(Photo above | Courtesy of OSHA)
Medical providers can make a huge impact on your work comp premiums and experience modification rate by paying careful attention to the subtle nuances between recordable and non-recordable injuries. OSHA provides clear guidance on “recordability” which can help providers render appropriate medical care while remaining mindful of how their treatment affects your OSHA log.
At a minimum, be sure your company clinic adheres to these ten principles.
1) Don’t over treat.
First Aid is not recordable. Don’t over treat when less treatment will provide proper care.
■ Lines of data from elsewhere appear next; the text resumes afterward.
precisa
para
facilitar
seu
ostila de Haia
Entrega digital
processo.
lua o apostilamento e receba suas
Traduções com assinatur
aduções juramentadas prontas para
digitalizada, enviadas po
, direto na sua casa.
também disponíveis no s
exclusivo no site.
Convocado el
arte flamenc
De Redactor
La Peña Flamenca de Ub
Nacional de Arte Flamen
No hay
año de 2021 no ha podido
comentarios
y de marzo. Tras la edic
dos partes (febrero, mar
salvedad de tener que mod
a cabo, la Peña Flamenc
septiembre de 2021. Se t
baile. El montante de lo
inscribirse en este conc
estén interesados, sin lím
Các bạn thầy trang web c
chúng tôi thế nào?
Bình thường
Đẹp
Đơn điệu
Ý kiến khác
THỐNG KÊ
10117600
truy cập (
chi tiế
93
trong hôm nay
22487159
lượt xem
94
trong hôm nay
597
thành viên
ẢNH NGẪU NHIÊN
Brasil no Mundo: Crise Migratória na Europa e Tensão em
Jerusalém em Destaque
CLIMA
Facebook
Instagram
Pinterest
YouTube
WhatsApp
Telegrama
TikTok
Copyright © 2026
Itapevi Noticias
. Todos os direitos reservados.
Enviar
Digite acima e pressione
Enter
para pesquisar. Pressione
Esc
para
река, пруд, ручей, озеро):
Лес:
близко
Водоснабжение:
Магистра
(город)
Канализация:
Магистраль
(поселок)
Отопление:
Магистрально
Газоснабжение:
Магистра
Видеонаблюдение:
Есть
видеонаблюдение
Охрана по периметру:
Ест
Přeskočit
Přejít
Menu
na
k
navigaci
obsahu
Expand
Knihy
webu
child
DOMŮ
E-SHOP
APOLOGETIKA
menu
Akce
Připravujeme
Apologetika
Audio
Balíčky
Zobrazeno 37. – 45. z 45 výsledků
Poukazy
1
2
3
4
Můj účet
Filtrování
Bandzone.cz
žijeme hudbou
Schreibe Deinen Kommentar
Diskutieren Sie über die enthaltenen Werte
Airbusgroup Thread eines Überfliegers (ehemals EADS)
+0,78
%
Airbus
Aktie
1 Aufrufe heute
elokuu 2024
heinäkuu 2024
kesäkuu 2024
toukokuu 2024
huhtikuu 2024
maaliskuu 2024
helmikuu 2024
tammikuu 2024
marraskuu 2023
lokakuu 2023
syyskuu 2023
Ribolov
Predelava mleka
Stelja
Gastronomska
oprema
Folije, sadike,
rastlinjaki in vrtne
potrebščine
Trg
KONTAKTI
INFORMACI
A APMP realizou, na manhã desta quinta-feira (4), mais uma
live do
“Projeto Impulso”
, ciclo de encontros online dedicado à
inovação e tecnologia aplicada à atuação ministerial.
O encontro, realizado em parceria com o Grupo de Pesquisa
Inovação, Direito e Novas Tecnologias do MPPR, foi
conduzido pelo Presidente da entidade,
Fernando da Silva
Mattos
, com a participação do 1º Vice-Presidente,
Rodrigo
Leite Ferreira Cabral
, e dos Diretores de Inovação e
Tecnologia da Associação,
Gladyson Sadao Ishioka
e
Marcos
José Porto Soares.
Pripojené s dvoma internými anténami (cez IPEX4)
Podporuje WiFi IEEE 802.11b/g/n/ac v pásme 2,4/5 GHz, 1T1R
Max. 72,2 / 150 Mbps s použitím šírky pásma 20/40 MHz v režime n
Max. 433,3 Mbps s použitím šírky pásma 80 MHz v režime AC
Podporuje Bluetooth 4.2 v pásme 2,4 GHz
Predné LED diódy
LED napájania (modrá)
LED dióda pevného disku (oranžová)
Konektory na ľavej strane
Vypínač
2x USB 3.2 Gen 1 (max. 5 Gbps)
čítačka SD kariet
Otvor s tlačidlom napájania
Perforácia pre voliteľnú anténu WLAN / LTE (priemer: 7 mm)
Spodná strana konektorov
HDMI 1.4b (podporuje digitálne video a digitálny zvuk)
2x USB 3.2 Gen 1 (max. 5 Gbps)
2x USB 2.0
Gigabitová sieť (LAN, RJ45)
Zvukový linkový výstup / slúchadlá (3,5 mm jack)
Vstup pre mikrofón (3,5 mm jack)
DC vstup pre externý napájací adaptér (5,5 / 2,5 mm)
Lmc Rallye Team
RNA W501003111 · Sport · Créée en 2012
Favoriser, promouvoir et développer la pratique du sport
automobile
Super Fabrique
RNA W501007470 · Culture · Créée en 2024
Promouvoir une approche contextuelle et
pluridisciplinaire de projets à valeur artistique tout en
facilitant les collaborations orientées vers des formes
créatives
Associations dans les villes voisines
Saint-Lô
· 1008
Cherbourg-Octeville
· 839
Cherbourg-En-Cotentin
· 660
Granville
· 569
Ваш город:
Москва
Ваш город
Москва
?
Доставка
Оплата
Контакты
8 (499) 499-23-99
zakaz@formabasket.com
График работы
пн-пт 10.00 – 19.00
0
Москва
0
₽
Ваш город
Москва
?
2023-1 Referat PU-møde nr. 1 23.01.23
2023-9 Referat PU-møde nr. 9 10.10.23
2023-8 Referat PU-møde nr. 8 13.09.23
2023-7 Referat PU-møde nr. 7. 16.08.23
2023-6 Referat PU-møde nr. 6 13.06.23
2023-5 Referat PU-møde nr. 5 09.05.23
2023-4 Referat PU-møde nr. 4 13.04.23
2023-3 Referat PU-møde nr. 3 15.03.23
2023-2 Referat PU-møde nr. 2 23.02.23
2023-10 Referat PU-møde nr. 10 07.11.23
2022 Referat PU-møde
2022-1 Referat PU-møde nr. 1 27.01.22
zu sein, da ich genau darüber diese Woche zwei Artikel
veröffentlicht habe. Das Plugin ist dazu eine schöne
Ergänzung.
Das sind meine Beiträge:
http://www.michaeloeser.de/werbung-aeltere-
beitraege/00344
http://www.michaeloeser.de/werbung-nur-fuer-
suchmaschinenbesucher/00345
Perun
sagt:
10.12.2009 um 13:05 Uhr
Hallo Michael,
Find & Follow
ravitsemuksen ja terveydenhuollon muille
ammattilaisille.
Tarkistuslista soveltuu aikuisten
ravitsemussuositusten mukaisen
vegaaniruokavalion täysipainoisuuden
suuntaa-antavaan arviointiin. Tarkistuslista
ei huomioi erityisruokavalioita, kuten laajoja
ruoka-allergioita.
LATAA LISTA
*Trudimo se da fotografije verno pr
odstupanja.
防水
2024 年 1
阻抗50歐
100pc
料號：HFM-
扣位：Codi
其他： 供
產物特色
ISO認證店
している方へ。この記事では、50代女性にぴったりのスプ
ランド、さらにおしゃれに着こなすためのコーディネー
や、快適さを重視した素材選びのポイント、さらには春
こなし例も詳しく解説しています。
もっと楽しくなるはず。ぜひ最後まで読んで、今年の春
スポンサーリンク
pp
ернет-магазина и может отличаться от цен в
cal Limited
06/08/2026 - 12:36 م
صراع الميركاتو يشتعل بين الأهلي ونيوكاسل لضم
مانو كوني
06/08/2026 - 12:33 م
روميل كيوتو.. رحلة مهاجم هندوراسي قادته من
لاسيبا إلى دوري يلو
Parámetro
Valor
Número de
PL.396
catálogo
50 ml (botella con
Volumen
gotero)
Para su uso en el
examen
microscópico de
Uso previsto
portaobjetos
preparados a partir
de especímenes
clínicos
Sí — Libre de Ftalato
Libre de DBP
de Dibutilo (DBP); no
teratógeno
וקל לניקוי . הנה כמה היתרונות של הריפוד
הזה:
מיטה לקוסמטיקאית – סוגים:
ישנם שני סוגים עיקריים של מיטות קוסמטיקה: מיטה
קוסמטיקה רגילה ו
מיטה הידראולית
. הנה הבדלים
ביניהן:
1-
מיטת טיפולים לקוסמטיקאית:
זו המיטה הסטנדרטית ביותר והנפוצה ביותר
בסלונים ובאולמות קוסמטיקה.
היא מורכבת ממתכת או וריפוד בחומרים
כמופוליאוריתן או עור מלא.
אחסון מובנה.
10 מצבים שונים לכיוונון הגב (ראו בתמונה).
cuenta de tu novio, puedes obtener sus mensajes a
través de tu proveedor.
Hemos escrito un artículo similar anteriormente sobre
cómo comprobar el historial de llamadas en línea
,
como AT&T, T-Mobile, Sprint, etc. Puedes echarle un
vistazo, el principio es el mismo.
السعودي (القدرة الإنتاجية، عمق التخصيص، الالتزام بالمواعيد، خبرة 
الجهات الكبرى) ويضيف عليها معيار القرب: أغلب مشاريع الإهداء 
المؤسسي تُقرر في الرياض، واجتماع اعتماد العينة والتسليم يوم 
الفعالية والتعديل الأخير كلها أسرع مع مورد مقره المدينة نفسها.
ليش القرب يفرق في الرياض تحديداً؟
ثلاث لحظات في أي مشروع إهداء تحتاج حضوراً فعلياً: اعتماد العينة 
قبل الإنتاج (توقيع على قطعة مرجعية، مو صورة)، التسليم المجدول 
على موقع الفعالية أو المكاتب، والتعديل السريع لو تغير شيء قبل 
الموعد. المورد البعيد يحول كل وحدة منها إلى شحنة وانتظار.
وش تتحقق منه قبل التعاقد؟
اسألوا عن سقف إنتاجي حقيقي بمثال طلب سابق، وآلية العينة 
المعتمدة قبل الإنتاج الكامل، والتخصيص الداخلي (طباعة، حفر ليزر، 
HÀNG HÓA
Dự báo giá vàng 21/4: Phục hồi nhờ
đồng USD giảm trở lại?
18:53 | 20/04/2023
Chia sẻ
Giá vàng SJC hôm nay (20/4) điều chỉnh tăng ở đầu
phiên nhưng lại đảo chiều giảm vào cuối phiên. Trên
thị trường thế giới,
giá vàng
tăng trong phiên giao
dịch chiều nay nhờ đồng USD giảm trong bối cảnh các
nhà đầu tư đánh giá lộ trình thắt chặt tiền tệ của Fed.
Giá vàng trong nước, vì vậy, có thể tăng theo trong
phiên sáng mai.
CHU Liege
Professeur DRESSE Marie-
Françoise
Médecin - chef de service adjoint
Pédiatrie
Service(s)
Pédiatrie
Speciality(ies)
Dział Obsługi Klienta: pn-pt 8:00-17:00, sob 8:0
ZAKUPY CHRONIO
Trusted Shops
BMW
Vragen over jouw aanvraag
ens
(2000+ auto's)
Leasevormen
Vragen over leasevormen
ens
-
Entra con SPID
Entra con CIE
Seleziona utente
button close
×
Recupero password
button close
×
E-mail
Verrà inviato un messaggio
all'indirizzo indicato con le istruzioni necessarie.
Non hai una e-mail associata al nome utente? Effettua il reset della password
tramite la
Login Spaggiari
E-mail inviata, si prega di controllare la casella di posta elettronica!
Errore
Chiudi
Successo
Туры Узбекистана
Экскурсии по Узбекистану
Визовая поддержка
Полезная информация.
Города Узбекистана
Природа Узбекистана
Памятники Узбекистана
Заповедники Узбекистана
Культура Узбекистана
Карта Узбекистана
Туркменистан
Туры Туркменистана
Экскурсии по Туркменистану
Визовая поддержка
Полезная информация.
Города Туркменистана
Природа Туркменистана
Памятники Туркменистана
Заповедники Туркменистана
• Over the counter medication instead
• Butterfly bandage instead of
dermal adhesive / suture
• Support device instead
2) Train care givers.
Medical staff should receive training on the treatments that constitute an OSHA recordable. A comparison chart can be provided to visually depict the differences in treatment practice that lead to a recordable or non-recordable event.
3) Get a second opinion.
An authoritative physician (such as your contracted occupational medicine provider) can override another opinion regarding lost work days. Lost time = recordable, so if your employees are ever taken off work by an ER, urgent care clinic, or personal physician, they should be seen by an occupational medicine provider for a second opinion.
Example: If your employee was removed from work by a personal doctor, your authoritative occupational medicine physician may send the injured employee back to work but advise a slower working pace. This is not recordable.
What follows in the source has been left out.